Rain or shine, members of the Centerville Seventh-day Adventist Church hand out food boxes the second Tuesday of every month. 

May 1, 2024

Church Tackles Hunger with Food Distributions

 A West Michigan church is helping to tackle hunger by distributing supplemental food boxes to the community. 

Rain or shine, members of the Seventh-day Adventist Church in Centerville hand out these food boxes the second Tuesday of every month. 

The Southwest Michigan Food Bank provides the food boxes, while the church distributes them to community members in need. 

"Times are getting a little tough, well, more than a little tough for some people," said David Hess, who is an elder at the church. "The price of everything has gone up, and sometimes your money just doesn't stretch from month to month. We're just helping out in the interim to make sure they got food for their children, for themselves.
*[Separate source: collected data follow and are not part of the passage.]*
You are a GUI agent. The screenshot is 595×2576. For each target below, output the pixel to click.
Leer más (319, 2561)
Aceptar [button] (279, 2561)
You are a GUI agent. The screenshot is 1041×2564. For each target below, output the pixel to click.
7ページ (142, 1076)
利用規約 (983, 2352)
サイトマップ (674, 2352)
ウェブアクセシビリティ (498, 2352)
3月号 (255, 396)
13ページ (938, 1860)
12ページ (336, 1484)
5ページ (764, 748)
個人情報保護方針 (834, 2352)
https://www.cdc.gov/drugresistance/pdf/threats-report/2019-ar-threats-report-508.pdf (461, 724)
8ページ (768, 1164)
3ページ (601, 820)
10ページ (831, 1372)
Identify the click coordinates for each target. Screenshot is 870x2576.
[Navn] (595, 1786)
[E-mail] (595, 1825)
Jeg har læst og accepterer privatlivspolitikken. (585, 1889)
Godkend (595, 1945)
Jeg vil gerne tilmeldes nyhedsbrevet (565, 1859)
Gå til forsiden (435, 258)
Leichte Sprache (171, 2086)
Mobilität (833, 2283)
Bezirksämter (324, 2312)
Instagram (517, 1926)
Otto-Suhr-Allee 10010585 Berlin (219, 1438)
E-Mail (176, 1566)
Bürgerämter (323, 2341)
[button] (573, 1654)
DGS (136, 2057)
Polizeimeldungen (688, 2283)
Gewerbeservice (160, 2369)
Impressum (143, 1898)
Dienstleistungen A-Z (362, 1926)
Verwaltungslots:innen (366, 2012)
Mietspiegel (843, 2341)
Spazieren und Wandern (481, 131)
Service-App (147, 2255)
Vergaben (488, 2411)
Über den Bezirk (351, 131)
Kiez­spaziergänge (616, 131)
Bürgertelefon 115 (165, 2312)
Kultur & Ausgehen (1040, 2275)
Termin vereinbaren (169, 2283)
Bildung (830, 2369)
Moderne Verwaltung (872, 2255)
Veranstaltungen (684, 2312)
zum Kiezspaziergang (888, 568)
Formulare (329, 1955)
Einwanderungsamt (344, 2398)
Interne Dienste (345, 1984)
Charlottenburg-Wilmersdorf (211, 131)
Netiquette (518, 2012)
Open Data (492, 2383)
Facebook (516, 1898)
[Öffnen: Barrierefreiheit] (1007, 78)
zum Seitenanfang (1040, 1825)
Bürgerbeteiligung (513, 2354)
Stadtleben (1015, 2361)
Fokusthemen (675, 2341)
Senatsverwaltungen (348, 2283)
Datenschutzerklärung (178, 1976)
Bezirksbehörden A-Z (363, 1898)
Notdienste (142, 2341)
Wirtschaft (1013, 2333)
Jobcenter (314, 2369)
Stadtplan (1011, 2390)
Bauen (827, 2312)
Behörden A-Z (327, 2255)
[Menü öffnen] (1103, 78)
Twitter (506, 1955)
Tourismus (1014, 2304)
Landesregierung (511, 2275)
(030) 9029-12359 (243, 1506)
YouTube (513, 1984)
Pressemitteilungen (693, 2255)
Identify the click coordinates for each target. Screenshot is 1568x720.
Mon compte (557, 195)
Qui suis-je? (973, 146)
It's a wonderful thing that we're able to do." 

Hess added that the church has been doing this for about four years, and the leftovers from each event are donated to the homeless and domestic assault shelters in the area. 

How it started: When Liz Roberts joined the Adventist church 22 years ago, she fell in love with the outreach aspect of Pathfinders and became involved. Right before Thanksgiving, members would pass out paper bags in the community asking for donations of non-perishable items and the items picked up the next weekend. 

But as time went on, she wanted the church to do even more for the community.  “I'd come up with some other ideas and offer them up to the board and we never really settled on anything,” Roberts recalled. 

After years of prayers, they finally started the fresh food distribution partnership with the Southwest Michigan food bank. Church members would refer families in need and then they began getting referrals from the Michigan Department of Human and Health Services. 

How It Works: Volunteers help bag bulk items and put evangelistic GLOW tracts in each box. When the cars pull in, two adult volunteers walk around to each car, get contact information and how many people live in their household. There's also one youth or a Pathfinder or an Adventurer who goes out with the adults and marks on the car windshield with a chalk crayon how many boxes are going to be picked up. They distribute 175 boxes of food each month.  

Roberts, who serves as the church’s community services director, said the food distribution has increased the church’s visibility. “For years when someone asked me where do you go to church, I would say, ‘Oh, I go to the Seventh-day Adventist Church in Centerville. They would look at me like, ‘Where's that? What kind of church is that?’ Now when somebody asks, they're like, ‘Oh, where the fresh food distribution site is?’  

“It's just a great opportunity for us to be able to share our love for our community just like Jesus shared his love for his community when he was here on earth going from city to city preaching, feeding and healing. The outpouring of support from our community and the non-Adventist people who attend the fresh food distribution has been amazing.”